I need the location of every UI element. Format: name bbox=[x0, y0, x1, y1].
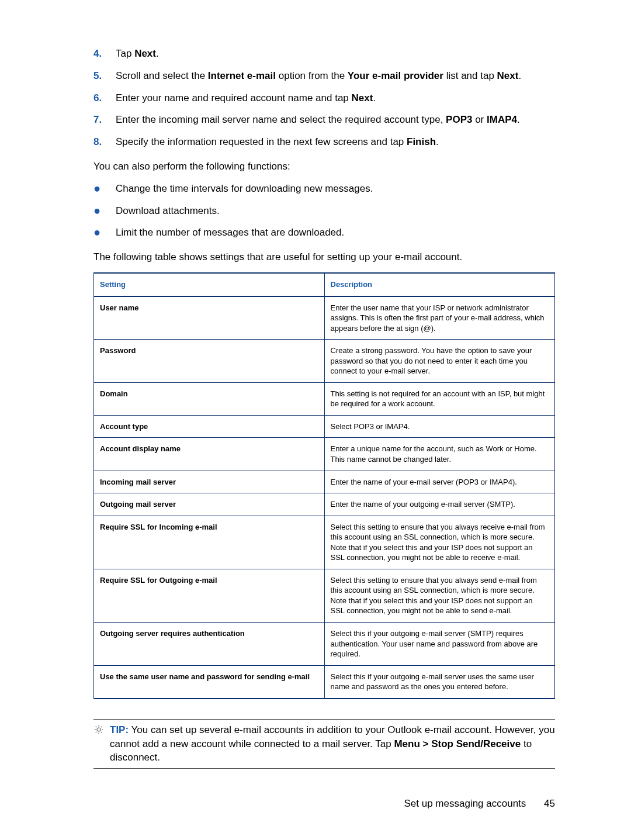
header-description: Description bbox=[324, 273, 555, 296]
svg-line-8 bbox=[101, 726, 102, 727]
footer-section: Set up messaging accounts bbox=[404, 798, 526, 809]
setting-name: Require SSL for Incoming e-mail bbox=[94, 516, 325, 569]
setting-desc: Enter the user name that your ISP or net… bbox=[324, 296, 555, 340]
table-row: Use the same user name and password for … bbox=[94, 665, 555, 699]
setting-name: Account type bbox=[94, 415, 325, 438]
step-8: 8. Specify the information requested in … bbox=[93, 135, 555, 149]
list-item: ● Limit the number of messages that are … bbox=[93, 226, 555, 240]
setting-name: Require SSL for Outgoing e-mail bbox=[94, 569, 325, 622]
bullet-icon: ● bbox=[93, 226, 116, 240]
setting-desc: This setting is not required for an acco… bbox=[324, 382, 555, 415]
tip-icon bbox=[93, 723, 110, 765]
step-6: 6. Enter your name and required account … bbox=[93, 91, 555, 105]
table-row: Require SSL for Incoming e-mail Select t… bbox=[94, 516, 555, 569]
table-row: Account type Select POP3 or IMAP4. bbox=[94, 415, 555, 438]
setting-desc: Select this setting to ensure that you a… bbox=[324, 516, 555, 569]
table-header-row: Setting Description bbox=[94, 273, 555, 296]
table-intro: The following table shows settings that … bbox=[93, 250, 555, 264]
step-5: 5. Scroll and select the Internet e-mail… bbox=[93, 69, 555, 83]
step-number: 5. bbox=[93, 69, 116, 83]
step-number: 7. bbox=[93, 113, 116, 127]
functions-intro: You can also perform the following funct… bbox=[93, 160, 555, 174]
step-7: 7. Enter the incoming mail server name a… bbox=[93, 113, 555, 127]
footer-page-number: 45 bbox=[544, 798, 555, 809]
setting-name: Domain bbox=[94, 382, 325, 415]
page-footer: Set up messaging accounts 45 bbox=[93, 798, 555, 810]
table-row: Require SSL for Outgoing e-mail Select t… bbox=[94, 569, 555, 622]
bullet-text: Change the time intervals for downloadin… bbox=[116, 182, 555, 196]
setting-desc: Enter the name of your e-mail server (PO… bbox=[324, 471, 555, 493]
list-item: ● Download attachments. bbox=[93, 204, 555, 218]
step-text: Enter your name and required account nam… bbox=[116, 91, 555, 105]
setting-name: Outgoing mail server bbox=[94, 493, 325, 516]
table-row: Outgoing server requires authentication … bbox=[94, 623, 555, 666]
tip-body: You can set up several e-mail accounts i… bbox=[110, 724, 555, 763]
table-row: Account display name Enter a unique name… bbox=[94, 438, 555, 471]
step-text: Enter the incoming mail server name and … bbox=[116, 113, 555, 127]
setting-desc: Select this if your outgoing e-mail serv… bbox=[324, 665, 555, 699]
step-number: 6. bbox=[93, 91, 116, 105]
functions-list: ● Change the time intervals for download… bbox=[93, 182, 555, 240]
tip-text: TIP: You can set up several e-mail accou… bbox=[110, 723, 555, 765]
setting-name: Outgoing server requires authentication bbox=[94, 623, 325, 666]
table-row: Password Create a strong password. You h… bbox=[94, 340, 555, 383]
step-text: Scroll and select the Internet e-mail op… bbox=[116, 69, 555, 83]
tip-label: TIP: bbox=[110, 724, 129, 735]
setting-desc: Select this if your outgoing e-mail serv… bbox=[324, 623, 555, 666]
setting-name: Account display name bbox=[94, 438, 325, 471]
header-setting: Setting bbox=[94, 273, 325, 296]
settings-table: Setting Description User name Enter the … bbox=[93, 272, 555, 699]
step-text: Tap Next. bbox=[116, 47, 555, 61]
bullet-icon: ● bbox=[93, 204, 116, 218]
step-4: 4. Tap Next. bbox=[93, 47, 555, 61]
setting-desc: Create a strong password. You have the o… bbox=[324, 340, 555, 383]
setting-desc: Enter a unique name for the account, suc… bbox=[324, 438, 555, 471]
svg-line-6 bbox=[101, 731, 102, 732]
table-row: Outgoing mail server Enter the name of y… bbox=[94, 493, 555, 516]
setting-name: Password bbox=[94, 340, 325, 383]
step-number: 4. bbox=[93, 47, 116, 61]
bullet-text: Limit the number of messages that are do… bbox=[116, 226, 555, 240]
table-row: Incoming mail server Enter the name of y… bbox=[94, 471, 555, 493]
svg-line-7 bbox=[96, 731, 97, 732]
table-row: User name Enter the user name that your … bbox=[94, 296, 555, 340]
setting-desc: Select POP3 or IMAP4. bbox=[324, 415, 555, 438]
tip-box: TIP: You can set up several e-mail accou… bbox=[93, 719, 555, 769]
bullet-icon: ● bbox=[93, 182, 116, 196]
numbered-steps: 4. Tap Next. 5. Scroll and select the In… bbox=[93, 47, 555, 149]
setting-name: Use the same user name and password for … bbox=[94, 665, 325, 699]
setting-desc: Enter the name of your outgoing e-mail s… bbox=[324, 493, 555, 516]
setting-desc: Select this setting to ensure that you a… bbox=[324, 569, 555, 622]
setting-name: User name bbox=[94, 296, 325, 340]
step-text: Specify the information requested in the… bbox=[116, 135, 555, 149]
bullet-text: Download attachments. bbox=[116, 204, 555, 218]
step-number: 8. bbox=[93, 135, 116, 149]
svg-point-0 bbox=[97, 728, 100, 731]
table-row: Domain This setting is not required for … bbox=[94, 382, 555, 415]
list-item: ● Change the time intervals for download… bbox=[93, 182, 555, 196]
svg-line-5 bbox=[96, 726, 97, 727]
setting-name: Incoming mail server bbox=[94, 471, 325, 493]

======

• ABOUT THIS EXERCISE: All lines that contain the word "Limit" must be copied from the records above.

• COMPLETED EXERCISE:
list-item: ● Limit the number of messages that are … bbox=[93, 226, 555, 240]
bullet-text: Limit the number of messages that are do… bbox=[116, 226, 555, 240]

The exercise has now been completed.